Saved data entries:

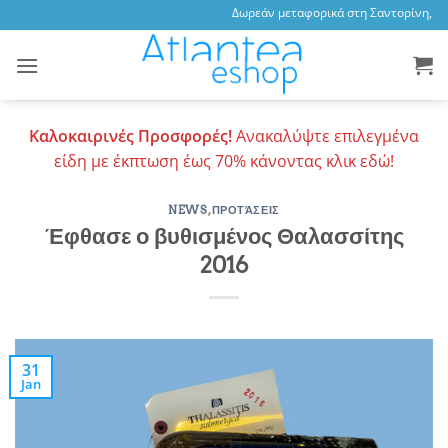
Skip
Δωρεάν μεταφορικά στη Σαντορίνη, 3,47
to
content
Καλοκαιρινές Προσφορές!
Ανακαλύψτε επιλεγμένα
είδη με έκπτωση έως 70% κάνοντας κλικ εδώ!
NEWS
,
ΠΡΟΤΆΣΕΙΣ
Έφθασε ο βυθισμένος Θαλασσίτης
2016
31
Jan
==
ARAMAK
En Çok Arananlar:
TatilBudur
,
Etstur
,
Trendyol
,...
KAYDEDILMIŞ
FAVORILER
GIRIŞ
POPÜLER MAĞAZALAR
--
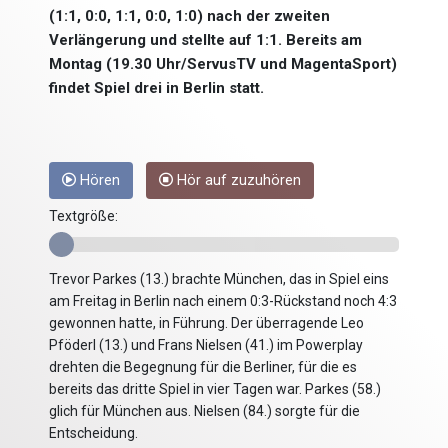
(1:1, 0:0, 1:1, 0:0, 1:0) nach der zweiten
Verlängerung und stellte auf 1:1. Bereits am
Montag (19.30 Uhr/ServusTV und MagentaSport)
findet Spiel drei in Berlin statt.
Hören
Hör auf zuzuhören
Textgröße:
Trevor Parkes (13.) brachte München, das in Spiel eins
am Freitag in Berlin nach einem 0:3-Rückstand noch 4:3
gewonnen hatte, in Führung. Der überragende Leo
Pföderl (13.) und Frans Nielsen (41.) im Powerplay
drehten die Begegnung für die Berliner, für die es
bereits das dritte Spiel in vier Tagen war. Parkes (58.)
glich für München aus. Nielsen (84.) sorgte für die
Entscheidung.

• _ACTION ITEM_
Write out every line from the data above that includes "nach".

• _THE ANSWER_
(1:1, 0:0, 1:1, 0:0, 1:0) nach der zweiten
am Freitag in Berlin nach einem 0:3-Rückstand noch 4:3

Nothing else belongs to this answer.